→ ABOUT THIS EXERCISE:
Work through the data below and copy out every line where "click" is found.
◆ ◆ ◆ ◆ ◆ ◆ ◆
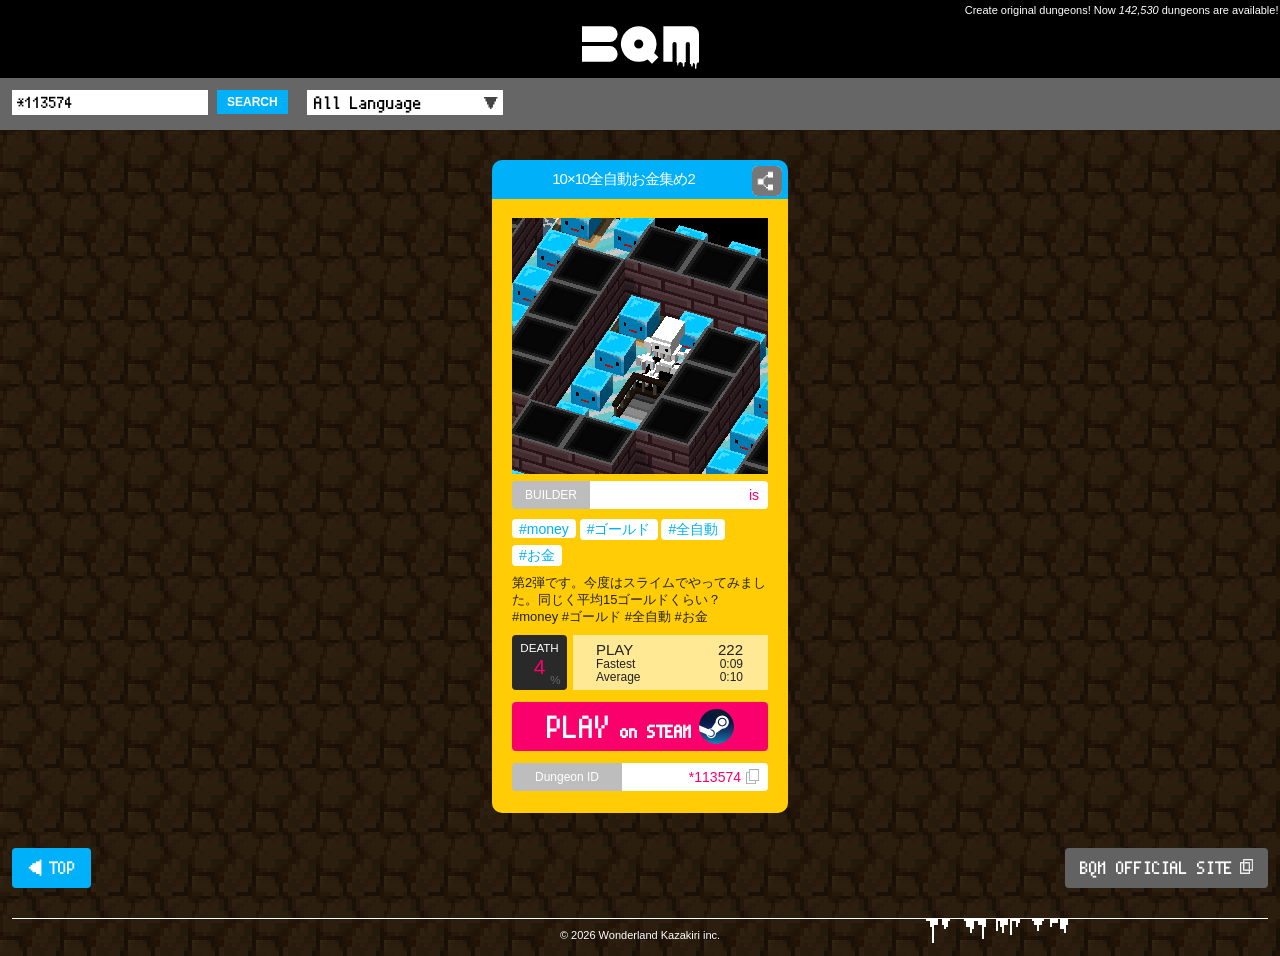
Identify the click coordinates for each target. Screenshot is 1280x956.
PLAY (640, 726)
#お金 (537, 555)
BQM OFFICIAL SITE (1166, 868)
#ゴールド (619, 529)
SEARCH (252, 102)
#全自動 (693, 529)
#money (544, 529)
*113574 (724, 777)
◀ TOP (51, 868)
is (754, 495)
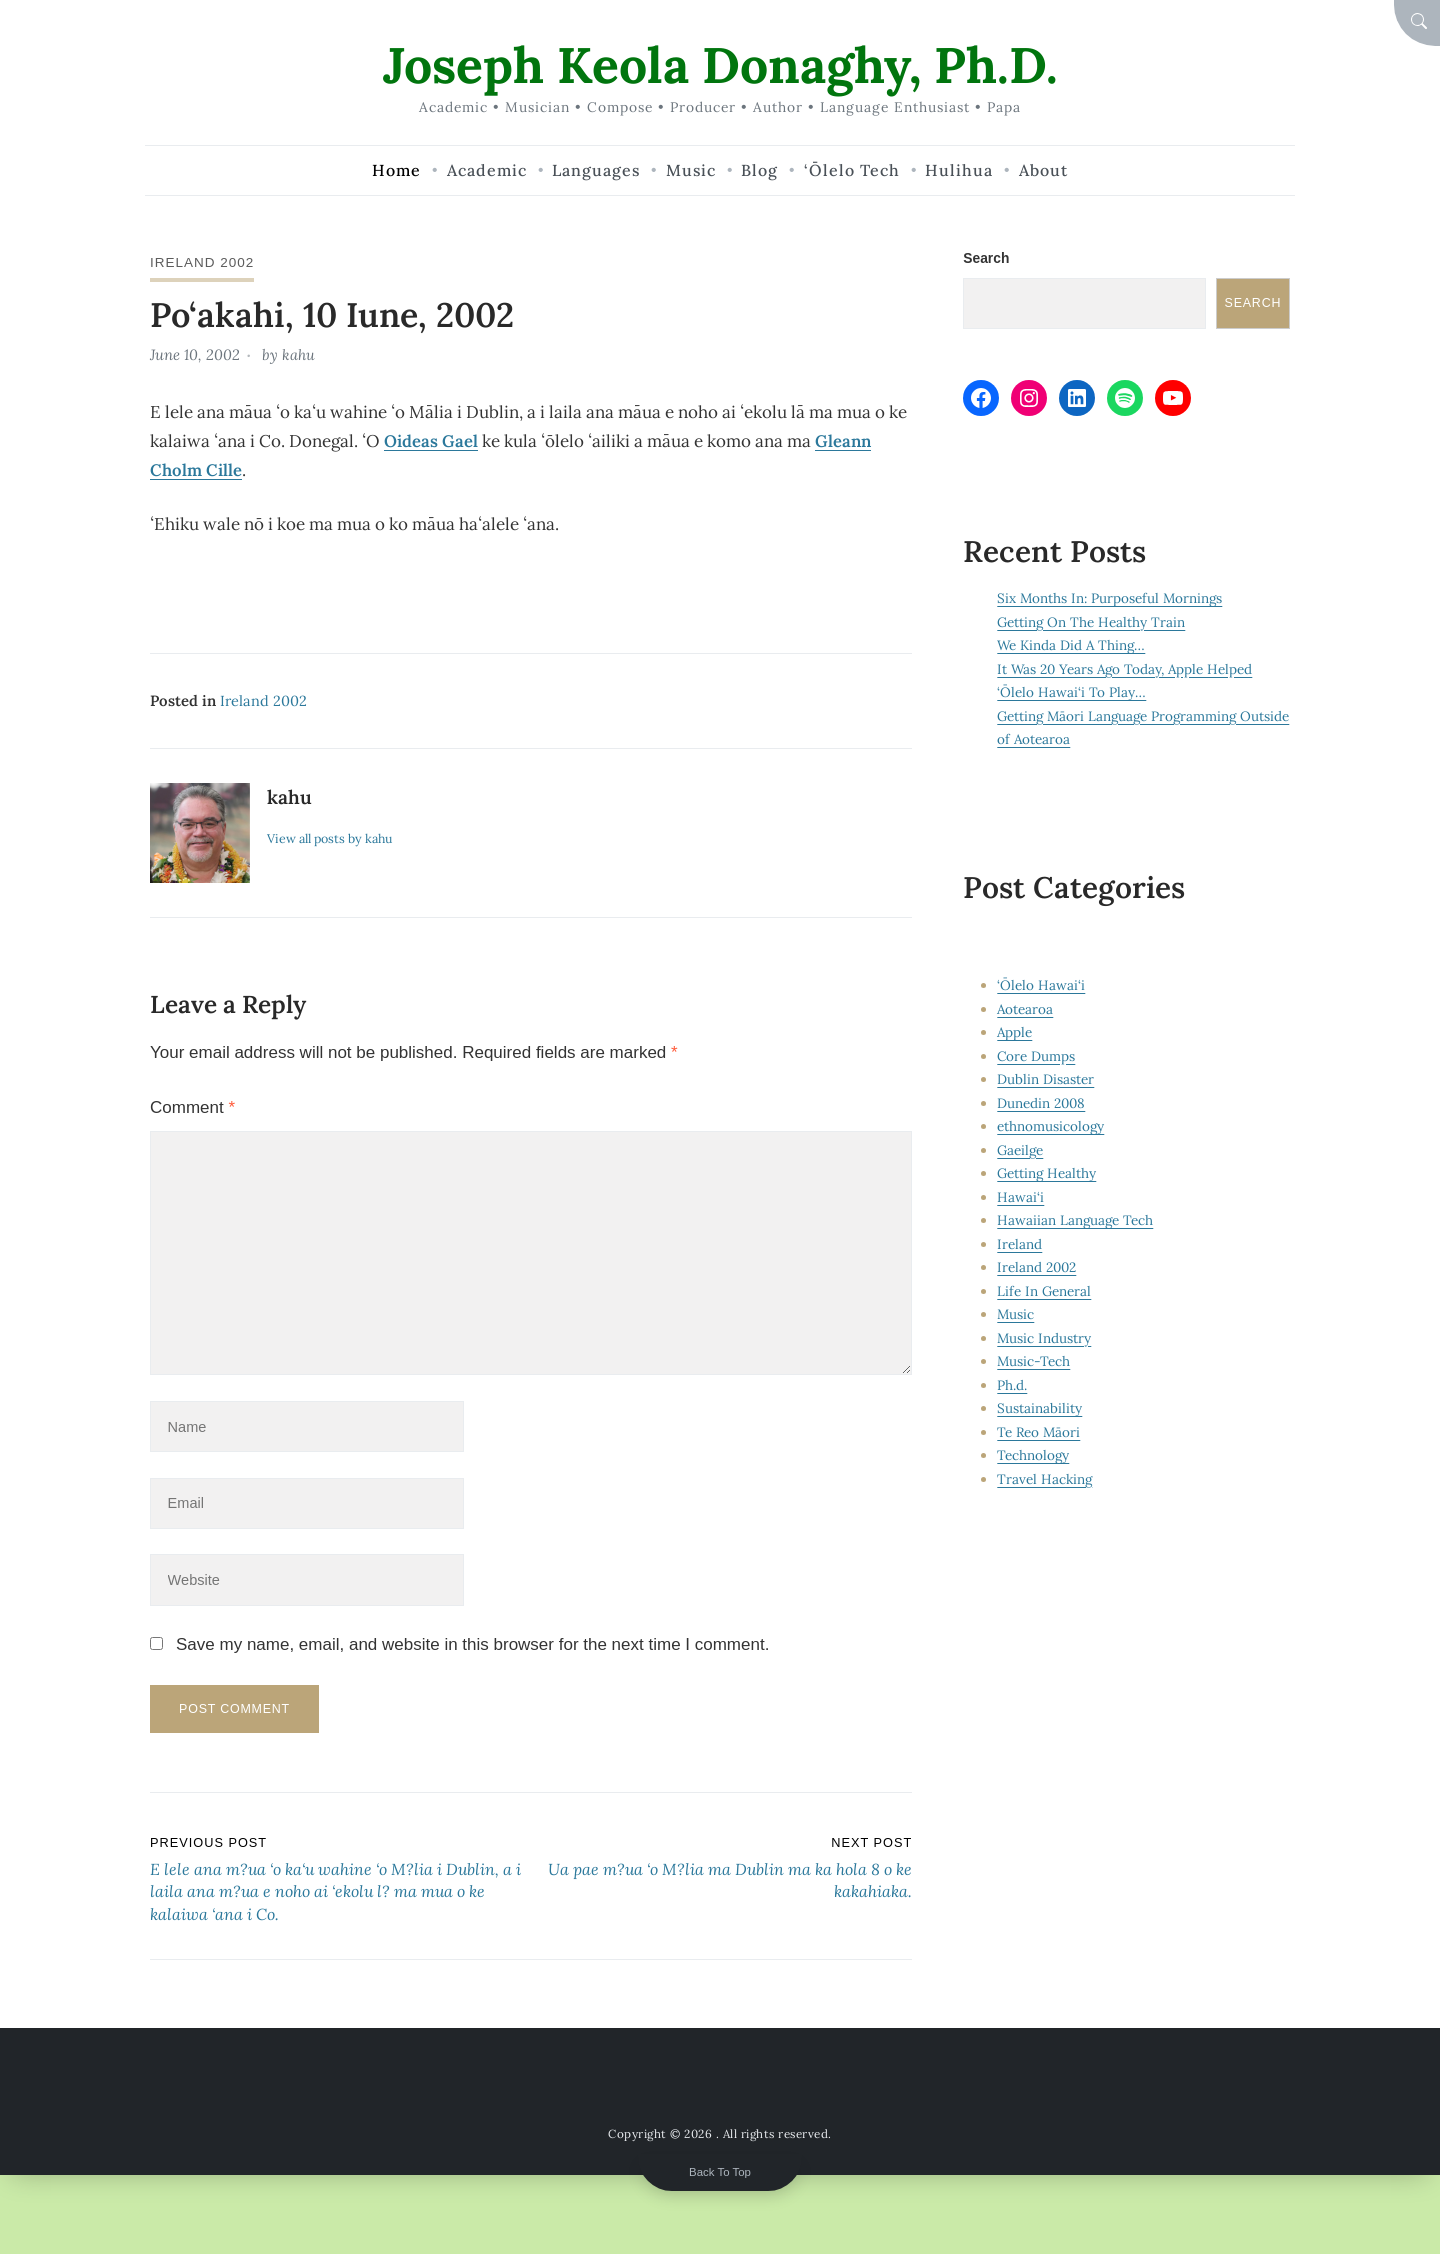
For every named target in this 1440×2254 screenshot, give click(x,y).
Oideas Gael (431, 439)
◆ ◆ ◆ ◆ ◆ ◆ ◆
→ COMPLETED EXERCISE:
Identify the click coordinates for each target. Screenshot is 1280x956.
For every named target in this 1440×2254 screenshot, give click(x,y).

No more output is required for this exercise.